Gods of Egypt, directed by Alex Proyas, is kind of like my cat. It’s so goddamned stupid. I mean, it’s astronomically, statistically improbably stupid. It’s the kind of stupid that doesn’t require the stupidity scale to be recalibrated; it requires that you destroy it completely and rebuild it from the ground up because it now involves measuring elements we previously hadn’t discovered. It’s the dark matter of stupidity. If you didn’t know, it’s about ancient Egypt, where Gods ruled and walked among men, looking the same as men, only they’re like ten feet tall and they can transform into ripoffs of the SilverHawks (yup, we’re deep cutting to 1986 cartoons, google that shit, motherfuckers). Anyway, the story centers on Horus (Jaime Lannister), who is about to become the god-king of Egypt when his father Osiris (
Michael Caine Bryan Brown) is betrayed by his brother Set (Gerard Butler). Set assumes the throne, and enslaves everyone, and then Horus — with the aid of a plucky mortal thief named Bek (Brenton Thwaites) and his staggeringly attractive girlfriend Zaya (Courtney Eaton), must find Horus’s eyes and confront Set and fight an evil army and save the princess except every fucking time she’s in another castle.
OK, fine, there’s no princess. But that’s essentially Gods of Egypt — a series of asinine action setpieces, each resulting in the characters having to fight something or somethings, only to realize that they must then traverse to the next setpiece, rinse, lather, repeat. There are shiny suits of armor and fancy weapons and banter and speeches, and it’s all just so unbelievably stupid. But here’s the thing — it tries, you guys. Director Alex Proyas (Dark City) wants so badly for this to be a sort of mystical Indiana Jones-style adventure, full of camaraderie and humor and hijinks, but also Very Serious Themes and a solid B-movie flair. Basically, it wants to be The Mummy. But it’s not. It’s not even The Mummy Returns. Hell, it’s not even that third one with the asshole and no Rachel Weisz.
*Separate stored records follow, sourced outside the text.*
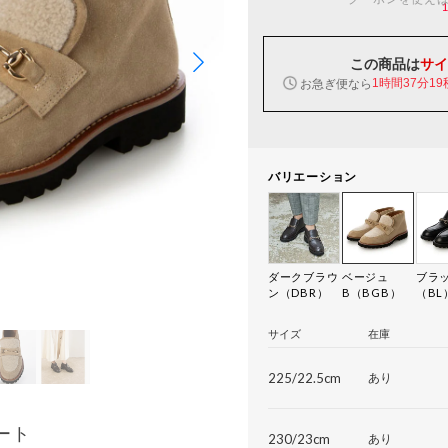
この商品は
サイ
お急ぎ便なら
1時間37分18
バリエーション
ダークブラウ
ベージュ
ブラ
ン（DBR）
B（BGB）
（BL
サイズ
在庫
225/22.5cm
あり
ート
230/23cm
あり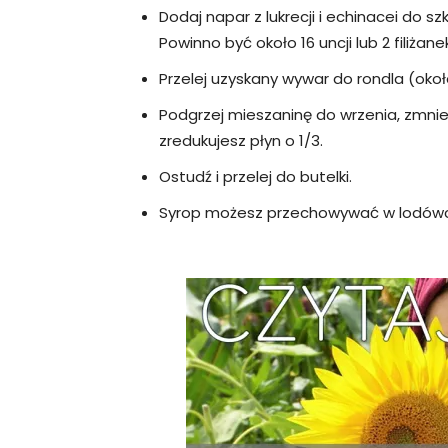
Dodaj napar z lukrecji i echinacei do szk
Powinno być około 16 uncji lub 2 filiżane
Przelej uzyskany wywar do rondla (około
Podgrzej mieszaninę do wrzenia, zmniejs
zredukujesz płyn o 1/3.
Ostudź i przelej do butelki.
Syrop możesz przechowywać w lodówce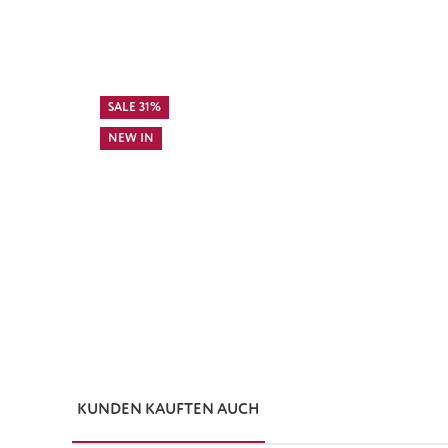
SALE 31%
NEW IN
KUNDEN KAUFTEN AUCH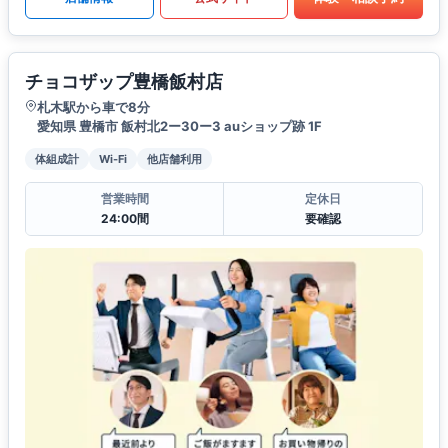
チョコザップ豊橋飯村店
札木駅から車で8分
愛知県 豊橋市 飯村北2ー30ー3 auショップ跡 1F
体組成計
Wi-Fi
他店舗利用
営業時間
定休日
24:00間
要確認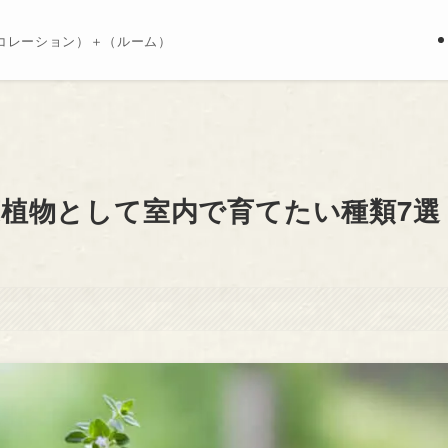
コレーション）＋（ルーム）
植物として室内で育てたい種類7選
Instead, Gods of Egypt is simply boring. It’s shocking how so many effects, so much CGI and green screen, so much action and adventure and out-and-out bedlam on the screen, can be so utterly dull. It’s a clock-watcher of a film, two+ hours of tedium and flashing lights and noise. And that’s frustrating, because one of my favorite things in all of cinema is a clever, well-crafted B-movie, a film that knows its place in the universe and just wants to take you on the ride. Gods of Egypt wants to take you on that journey, and it carefully assembled the scenery, but it’s an empty vessel, devoid of wit, soul, or intelligence. Its jokes fall flat, its characters lack charisma or chemistry, and its story is nothing more than a series of pre-drafted setpieces with a lazy screenplay wrapped around them.
Like I said, much like my dumb little cat, Gods of Egypt wants too much to be lovable, despite being a lackwitted dumdum. Of course, there are a couple of other crucial differences: My cat doesn’t cost me millions of dollars, and oh right, my cat isn’t racist. Because HOO-BOY, RACISM, Y’ALL. I’m not going to spend too much time on this, because my blood pressure’s in a good place right now, but mother of god. How — HOW — do you, in good conscience, make a film that takes place in ancient Africa, and cast — out of your nine lead characters — a Dane, two white Australians, two Brits, and a Scot. The other three are Courtney Eaton (an Aussie of mixed ethnicity), French-Cambodian Elodie Yung as Horus’s love interest and Chadwick Boseman as Thoth, the god of knowledge and pretentiousness. You know what it doesn’t have in it? FUCKING AFRICANS. Production of Gods of Egypt promised a hugely diverse cast, which basically meant that they cast a lot of people of color as slaves or soldiers (mostly slaves) but hey hey hey, Boseman plays a god who makes multiple copies of himself and NO YOU FUCKING DOLTS THAT DOESN’T COUNT YOU CAN’T JUST HAVE THE SAME BLACK MAN THIRTY TIMES AND CALL IT DIVERSITY WHY DO I HAVE TO EXPLAIN THIS SHIT FUCKITY BYE.
So much for my blood pressure. Anyway, that’s Gods of Egypt for you. It’s a stupid racist animal that wants to be loved. Don’t see it. You won’t love it. You’ll hate it. You’ll hate yourself for wasting your time with it, and frankly you’re an awful enough person that you don’t need to hate yourself any more than you already do.